_DESCRIPTION OF THE TASK_: Your task is to transcribe the entries below exactly, from their first line down to the line containing "chest pain, possibly", and to stop there.

[Dataset entries]
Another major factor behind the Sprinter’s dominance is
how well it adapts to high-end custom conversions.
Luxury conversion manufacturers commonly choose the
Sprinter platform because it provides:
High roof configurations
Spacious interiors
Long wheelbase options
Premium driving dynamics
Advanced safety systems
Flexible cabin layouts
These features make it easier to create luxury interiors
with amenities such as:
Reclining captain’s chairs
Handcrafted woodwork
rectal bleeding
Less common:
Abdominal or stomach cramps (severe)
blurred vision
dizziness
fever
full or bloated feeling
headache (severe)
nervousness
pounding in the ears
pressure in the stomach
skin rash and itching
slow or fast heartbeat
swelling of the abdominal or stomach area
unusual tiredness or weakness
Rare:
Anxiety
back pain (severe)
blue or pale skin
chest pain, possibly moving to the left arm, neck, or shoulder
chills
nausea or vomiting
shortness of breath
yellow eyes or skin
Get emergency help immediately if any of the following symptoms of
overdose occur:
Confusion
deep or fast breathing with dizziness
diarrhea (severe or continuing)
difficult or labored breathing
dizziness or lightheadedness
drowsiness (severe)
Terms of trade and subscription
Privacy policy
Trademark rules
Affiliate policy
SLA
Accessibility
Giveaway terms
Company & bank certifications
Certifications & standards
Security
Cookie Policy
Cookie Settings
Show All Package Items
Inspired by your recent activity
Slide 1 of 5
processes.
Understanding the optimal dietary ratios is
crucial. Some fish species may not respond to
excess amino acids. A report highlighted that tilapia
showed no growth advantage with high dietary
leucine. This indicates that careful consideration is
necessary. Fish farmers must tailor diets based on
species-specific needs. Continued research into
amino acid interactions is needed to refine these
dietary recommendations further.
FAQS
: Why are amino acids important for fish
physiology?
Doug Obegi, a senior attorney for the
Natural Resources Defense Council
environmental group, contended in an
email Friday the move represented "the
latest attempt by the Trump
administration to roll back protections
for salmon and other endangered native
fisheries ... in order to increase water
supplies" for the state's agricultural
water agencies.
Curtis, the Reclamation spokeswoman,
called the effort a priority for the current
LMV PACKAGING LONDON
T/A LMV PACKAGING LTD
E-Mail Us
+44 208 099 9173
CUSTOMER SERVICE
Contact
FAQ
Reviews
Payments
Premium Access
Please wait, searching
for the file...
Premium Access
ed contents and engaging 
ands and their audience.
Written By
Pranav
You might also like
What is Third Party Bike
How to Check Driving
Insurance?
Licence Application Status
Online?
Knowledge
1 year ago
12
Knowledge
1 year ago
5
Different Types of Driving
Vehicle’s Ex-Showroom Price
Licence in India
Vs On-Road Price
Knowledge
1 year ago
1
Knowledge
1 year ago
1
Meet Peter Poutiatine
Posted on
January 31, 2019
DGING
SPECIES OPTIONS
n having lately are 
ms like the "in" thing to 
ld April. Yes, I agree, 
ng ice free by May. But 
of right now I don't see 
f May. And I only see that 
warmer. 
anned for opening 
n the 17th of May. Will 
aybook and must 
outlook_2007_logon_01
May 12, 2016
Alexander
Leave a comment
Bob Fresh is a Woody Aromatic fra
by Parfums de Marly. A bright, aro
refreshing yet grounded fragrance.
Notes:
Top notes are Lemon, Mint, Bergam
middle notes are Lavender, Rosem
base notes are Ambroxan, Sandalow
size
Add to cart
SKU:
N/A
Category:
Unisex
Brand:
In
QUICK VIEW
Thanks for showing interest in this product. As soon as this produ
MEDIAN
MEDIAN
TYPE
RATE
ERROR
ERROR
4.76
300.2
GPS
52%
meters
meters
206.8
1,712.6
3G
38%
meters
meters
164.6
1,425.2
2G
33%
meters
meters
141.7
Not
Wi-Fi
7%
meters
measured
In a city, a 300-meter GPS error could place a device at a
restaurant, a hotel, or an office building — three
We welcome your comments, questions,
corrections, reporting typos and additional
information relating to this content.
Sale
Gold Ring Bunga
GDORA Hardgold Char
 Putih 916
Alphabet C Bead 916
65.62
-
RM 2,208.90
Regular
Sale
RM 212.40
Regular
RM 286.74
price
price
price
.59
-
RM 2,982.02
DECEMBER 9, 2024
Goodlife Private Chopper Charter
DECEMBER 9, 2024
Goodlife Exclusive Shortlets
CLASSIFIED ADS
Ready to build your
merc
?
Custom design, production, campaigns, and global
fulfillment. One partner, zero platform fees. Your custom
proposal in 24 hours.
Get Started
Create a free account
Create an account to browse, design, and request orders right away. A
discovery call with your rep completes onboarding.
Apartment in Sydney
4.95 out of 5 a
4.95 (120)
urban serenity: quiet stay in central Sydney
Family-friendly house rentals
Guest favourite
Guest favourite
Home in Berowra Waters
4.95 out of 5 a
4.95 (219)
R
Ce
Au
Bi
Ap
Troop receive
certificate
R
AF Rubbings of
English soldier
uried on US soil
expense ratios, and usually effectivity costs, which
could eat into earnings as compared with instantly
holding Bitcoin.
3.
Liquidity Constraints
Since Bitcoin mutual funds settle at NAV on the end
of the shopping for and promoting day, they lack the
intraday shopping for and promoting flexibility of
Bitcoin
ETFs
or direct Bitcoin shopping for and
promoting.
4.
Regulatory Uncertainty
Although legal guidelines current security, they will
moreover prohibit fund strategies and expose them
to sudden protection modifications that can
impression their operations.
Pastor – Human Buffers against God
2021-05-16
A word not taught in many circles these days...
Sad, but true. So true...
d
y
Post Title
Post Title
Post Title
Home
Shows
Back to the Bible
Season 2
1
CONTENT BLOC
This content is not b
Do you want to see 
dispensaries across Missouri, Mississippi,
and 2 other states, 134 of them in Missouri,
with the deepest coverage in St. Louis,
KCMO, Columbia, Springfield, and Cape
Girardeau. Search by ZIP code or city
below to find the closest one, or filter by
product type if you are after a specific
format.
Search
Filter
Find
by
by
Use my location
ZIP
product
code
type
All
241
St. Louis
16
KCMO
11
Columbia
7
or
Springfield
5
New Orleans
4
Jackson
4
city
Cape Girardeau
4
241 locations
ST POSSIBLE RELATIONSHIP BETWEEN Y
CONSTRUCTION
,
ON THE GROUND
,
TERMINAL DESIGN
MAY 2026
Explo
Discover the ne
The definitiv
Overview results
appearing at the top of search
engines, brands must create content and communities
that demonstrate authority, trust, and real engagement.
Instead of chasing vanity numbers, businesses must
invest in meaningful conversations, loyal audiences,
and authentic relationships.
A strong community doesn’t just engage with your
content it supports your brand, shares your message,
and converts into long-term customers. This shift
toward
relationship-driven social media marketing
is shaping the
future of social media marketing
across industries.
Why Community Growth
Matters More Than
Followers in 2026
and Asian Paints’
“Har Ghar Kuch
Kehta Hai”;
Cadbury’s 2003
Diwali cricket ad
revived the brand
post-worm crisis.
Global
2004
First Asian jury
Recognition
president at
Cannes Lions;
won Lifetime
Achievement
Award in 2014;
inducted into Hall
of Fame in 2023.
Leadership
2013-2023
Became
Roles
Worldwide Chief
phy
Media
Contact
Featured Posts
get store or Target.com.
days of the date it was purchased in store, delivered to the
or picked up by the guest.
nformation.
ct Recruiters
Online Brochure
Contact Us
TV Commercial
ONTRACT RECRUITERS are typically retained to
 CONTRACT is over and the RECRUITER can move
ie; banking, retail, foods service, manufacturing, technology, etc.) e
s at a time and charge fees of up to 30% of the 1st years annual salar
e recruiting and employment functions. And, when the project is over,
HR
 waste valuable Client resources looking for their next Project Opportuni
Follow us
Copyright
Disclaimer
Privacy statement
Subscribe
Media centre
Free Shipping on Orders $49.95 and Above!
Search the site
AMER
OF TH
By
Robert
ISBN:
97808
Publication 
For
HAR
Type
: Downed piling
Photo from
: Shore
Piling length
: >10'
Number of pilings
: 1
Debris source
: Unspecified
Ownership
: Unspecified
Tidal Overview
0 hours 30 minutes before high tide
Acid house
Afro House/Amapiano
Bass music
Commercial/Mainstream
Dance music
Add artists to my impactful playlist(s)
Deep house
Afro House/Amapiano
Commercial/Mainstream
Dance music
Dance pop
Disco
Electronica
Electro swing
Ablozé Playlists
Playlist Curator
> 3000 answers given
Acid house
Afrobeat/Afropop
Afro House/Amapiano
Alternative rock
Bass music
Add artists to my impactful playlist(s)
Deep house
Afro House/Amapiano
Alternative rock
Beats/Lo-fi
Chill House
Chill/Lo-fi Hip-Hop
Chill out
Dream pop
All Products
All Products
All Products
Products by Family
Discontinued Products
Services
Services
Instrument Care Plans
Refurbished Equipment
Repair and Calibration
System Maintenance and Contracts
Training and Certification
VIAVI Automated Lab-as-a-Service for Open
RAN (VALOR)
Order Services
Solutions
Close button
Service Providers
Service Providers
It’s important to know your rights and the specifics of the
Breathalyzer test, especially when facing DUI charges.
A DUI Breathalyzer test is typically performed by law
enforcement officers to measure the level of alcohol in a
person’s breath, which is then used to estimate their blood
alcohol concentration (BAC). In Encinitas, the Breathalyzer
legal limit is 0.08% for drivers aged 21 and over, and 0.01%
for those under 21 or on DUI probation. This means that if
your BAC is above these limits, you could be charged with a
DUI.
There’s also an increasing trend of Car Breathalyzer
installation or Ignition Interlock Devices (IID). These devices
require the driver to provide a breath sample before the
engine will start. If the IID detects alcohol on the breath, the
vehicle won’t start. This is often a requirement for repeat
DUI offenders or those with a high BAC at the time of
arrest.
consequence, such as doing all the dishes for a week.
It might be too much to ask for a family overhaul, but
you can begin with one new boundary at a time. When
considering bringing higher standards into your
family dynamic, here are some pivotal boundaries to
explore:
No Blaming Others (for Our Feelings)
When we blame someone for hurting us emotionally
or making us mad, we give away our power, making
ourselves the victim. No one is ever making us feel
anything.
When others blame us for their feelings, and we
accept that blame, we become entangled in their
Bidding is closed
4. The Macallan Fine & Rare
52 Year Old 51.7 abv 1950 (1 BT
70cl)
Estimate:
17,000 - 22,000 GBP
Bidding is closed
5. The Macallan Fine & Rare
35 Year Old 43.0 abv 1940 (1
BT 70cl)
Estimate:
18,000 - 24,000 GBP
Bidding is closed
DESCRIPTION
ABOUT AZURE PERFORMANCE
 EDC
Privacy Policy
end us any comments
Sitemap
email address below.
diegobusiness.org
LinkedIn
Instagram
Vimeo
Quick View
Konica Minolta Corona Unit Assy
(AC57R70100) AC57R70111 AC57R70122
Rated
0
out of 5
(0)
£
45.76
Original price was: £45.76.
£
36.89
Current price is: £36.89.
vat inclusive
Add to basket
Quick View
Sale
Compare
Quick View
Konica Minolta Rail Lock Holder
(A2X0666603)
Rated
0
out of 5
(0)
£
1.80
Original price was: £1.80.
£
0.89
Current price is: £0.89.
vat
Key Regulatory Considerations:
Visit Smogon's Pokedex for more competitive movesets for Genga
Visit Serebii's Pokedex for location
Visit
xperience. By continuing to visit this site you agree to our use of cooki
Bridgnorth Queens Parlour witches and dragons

_WRITTEN RESPONSE_:
Another major factor behind the Sprinter’s dominance is
how well it adapts to high-end custom conversions.
Luxury conversion manufacturers commonly choose the
Sprinter platform because it provides:
High roof configurations
Spacious interiors
Long wheelbase options
Premium driving dynamics
Advanced safety systems
Flexible cabin layouts
These features make it easier to create luxury interiors
with amenities such as:
Reclining captain’s chairs
Handcrafted woodwork
rectal bleeding
Less common:
Abdominal or stomach cramps (severe)
blurred vision
dizziness
fever
full or bloated feeling
headache (severe)
nervousness
pounding in the ears
pressure in the stomach
skin rash and itching
slow or fast heartbeat
swelling of the abdominal or stomach area
unusual tiredness or weakness
Rare:
Anxiety
back pain (severe)
blue or pale skin
chest pain, possibly moving to the left arm, neck, or shoulder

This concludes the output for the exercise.